[Dataset items]

╭──

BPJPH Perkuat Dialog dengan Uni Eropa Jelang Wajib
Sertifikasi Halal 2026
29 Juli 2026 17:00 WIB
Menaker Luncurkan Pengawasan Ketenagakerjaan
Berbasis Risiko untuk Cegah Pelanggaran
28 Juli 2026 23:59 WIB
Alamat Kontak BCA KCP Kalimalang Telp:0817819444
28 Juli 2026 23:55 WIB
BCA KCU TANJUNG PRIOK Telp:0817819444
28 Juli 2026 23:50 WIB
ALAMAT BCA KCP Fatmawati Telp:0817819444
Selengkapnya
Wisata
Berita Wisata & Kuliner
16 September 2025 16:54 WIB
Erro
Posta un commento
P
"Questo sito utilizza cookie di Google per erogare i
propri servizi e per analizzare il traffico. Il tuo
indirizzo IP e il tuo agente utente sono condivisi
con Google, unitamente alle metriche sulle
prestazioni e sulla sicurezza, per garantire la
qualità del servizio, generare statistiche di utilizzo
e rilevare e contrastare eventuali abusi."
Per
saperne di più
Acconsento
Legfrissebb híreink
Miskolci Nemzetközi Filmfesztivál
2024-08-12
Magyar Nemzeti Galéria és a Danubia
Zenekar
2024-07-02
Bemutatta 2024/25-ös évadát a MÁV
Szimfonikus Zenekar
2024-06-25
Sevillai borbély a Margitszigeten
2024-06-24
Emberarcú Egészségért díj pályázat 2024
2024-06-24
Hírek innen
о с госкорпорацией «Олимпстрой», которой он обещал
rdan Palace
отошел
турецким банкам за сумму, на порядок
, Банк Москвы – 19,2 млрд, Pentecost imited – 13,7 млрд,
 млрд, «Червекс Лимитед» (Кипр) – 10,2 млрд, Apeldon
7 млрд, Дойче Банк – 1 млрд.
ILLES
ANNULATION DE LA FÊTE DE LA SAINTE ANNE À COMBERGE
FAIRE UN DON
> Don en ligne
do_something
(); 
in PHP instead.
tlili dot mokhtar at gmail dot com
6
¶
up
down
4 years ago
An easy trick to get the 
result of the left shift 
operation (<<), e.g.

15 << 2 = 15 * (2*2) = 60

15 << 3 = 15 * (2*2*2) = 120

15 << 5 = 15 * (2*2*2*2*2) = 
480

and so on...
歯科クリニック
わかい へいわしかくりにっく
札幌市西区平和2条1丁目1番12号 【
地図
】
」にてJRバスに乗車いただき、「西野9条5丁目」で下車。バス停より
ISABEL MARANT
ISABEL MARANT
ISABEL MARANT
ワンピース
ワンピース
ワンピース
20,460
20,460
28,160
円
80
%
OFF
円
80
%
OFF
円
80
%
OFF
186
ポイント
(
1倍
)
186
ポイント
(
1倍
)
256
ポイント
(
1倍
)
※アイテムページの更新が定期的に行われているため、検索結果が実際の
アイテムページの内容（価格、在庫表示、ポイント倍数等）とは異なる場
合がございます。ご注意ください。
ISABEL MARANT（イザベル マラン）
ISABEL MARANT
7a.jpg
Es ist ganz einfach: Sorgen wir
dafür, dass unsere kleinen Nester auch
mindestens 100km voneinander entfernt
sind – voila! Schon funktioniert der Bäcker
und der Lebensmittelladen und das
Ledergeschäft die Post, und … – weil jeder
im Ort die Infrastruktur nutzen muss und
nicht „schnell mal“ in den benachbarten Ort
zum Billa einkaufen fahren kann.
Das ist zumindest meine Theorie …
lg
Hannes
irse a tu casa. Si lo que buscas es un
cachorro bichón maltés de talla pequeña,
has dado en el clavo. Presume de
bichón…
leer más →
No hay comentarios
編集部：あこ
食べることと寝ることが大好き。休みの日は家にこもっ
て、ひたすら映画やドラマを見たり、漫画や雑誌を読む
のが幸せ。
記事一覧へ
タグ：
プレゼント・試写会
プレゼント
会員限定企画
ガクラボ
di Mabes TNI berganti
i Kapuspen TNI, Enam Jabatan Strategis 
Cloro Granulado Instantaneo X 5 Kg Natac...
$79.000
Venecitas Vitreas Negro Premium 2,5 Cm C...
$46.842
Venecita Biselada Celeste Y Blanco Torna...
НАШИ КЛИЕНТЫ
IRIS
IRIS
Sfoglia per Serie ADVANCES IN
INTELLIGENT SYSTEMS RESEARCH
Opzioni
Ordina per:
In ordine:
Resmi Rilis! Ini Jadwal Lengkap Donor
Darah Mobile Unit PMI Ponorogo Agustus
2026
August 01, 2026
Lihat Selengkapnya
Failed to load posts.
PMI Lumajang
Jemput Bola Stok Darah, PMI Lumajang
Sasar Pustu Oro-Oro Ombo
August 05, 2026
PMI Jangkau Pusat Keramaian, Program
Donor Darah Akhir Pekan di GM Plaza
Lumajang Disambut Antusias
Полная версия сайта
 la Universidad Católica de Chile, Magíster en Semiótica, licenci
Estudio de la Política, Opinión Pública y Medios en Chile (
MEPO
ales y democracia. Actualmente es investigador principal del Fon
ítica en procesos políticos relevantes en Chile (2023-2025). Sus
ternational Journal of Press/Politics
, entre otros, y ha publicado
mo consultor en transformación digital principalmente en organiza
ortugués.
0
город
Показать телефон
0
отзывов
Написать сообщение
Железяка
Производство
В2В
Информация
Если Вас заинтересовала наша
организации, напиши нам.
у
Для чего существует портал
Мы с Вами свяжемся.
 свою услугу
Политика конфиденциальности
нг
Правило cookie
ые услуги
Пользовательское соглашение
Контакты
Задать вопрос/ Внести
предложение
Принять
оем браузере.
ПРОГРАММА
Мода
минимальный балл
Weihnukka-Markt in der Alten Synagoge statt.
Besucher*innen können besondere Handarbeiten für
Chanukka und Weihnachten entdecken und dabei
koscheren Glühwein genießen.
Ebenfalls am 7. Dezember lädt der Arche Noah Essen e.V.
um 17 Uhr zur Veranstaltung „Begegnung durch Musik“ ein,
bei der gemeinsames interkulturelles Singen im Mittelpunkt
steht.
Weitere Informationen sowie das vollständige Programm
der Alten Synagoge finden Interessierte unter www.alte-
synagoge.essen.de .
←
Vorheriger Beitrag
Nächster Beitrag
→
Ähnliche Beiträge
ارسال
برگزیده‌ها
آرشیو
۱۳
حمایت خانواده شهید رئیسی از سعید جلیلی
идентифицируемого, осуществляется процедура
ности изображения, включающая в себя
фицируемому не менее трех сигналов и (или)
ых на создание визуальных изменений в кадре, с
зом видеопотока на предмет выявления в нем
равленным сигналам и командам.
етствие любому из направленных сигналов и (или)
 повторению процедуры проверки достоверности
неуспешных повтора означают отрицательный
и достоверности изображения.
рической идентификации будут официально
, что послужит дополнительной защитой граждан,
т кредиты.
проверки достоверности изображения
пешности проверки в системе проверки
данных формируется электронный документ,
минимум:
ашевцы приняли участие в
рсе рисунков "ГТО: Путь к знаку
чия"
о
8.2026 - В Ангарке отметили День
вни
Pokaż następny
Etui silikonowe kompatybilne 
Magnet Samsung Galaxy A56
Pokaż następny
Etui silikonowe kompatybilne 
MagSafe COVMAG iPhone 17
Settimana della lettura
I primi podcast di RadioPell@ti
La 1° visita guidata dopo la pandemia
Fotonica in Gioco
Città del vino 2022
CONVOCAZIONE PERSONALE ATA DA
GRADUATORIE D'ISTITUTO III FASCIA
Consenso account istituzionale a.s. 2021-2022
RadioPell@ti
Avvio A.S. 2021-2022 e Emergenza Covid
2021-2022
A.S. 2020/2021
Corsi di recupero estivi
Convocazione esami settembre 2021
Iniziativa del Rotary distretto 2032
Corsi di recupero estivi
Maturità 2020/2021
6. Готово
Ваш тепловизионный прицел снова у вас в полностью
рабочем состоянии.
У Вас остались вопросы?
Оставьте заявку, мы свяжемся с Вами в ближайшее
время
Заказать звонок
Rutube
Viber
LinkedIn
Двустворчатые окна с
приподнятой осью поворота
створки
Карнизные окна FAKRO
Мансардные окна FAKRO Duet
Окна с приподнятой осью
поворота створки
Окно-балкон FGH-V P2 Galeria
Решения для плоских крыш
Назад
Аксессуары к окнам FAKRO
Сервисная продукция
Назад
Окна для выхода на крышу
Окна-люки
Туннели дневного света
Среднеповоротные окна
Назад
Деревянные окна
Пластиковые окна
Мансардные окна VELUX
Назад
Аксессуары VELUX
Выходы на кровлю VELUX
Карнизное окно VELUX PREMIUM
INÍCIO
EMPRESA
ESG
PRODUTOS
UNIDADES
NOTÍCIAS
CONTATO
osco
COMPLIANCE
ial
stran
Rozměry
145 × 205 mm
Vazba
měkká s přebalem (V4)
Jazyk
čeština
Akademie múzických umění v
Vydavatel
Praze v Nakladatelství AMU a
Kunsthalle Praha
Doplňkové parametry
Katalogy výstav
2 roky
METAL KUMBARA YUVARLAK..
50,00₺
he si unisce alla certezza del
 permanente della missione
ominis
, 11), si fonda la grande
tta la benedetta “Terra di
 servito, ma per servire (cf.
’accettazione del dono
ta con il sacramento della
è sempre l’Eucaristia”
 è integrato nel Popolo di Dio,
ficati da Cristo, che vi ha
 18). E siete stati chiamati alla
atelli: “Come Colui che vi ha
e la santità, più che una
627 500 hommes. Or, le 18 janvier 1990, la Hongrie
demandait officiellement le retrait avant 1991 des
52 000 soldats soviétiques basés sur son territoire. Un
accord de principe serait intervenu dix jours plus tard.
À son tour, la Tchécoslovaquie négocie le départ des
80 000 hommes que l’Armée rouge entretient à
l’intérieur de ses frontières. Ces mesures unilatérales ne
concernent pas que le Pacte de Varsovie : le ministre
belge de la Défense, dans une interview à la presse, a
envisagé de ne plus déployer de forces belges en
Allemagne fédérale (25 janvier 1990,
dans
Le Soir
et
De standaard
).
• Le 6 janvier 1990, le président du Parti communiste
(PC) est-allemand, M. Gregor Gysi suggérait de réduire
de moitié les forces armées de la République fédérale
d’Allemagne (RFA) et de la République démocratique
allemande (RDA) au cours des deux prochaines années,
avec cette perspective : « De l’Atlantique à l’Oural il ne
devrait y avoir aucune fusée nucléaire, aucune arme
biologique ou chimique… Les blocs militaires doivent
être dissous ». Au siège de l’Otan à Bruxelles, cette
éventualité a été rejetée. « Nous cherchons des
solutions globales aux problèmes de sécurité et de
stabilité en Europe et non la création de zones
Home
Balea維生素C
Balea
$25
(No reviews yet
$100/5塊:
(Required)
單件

╰──

What is expected.
What you give back should be exactly the lines of the data above from the line with "Das ist zumindest meine Theorie …" through the line with "y ha publicado", both of those included, and nothing more.

Solution below.
Das ist zumindest meine Theorie …
lg
Hannes
irse a tu casa. Si lo que buscas es un
cachorro bichón maltés de talla pequeña,
has dado en el clavo. Presume de
bichón…
leer más →
No hay comentarios
編集部：あこ
食べることと寝ることが大好き。休みの日は家にこもっ
て、ひたすら映画やドラマを見たり、漫画や雑誌を読む
のが幸せ。
記事一覧へ
タグ：
プレゼント・試写会
プレゼント
会員限定企画
ガクラボ
di Mabes TNI berganti
i Kapuspen TNI, Enam Jabatan Strategis 
Cloro Granulado Instantaneo X 5 Kg Natac...
$79.000
Venecitas Vitreas Negro Premium 2,5 Cm C...
$46.842
Venecita Biselada Celeste Y Blanco Torna...
НАШИ КЛИЕНТЫ
IRIS
IRIS
Sfoglia per Serie ADVANCES IN
INTELLIGENT SYSTEMS RESEARCH
Opzioni
Ordina per:
In ordine:
Resmi Rilis! Ini Jadwal Lengkap Donor
Darah Mobile Unit PMI Ponorogo Agustus
2026
August 01, 2026
Lihat Selengkapnya
Failed to load posts.
PMI Lumajang
Jemput Bola Stok Darah, PMI Lumajang
Sasar Pustu Oro-Oro Ombo
August 05, 2026
PMI Jangkau Pusat Keramaian, Program
Donor Darah Akhir Pekan di GM Plaza
Lumajang Disambut Antusias
Полная версия сайта
 la Universidad Católica de Chile, Magíster en Semiótica, licenci
Estudio de la Política, Opinión Pública y Medios en Chile (
MEPO
ales y democracia. Actualmente es investigador principal del Fon
ítica en procesos políticos relevantes en Chile (2023-2025). Sus
ternational Journal of Press/Politics
, entre otros, y ha publicado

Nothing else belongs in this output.